In April, 2024, Luckin announced that its roasting plant in Jiangsu, Kunshan, had started production. The total investment into the plant will reach around $120 million, and the annual roasting capacity is approximately 30,000 tons. Credit: Luckin
Indeed, as China’s domestic consumption slows and the price war squeezes bottom lines, the coffee wars in China are already claiming victims. Seesaw Coffee, a Shanghai-based chain that specializes in artisanal coffee, closed a quarter of its 100 stores in the past year and admitted to cash flow problems. Pacific Coffee, a Hong Kong chain founded in 1992, is down to 50 outlets in mainland China, less than a third compared to 2023, according to Canyan Data, a market information provider.
Even Starbucks, which has positioned itself as a premium brand offering quality coffee, free Wi-Fi and a space to hang out, is not exempted: The U.S. company reported a 14 percent drop in comparable store sales in China in the fourth quarter of the year. The company recently hired its first-ever chief growth officer in the region to help shake things up.
With low overhead, large footprints and deep experience in the Chinese market, Luckin and Cotti both have a good chance of surviving in the short term, but if history is any guide, it won’t be pretty.
FROM FRIEND TO FOE
Before Cotti, there was only one rival that Luckin cared about: Starbucks. The U.S. coffee chain opened its first store in China in 1999 and grew to around 7,600 outlets by late last year. As coffee consumption increases and spreads in China, many entrepreneurs have seen opportunity. Sales of coffee in China, after all, are expected to reach over 340 billion yuan ($46.6 billion) by 2029.
In late 2016, four friends and business associates at a Beijing-based chauffeur car service decided they wanted in.
Guo Jinyi was an assistant to Charles Lu (Lu Zhengyao) at UCar, while Jenny Zhiya Qian was chief operating officer. David Li (Li Hui), a Yale graduate who cut his teeth at foreign banks such as Morgan Stanley and Goldman Sachs, was named as vice chairman at UCar after previously leading several rounds of investment into Lu’s ventures as a managing director at Warburg Pincus, one of the world’s largest private equity firms.
Underneath the scandal, there was a profitable, core business. The margin on coffee is very high, and the cost of operating a small store is low.

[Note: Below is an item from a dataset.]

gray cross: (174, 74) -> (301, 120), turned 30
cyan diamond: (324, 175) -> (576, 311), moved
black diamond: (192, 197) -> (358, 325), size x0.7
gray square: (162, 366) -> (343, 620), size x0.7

John Zolidis, founder of the New York-based equity research firm Quo Vadis Capital
Guo, Qian and Lu peeled off to found Luckin, while Li founded Centurium. But the four stayed close. Centurium took part in Luckin’s first external funding round, which made the startup a unicorn in the summer of 2018. And Li has said that he got directly involved in the company during the second half of 2016, when he, Lu and Qian discussed everything from marketing and branding to financing strategies. Together they assembled a team of engineers to build Luckin’s technical infrastructure.
“You could say we were members of its co-founding team,” Li told the Chinese business outlet 36kr in 2019, two months after Luckin debuted on the Nasdaq stock exchange in New York, raising $645 million. “Whether it’s the company’s tactics or financing strategies, we had a clear timeline. Every step of the development was in accordance with our plan.”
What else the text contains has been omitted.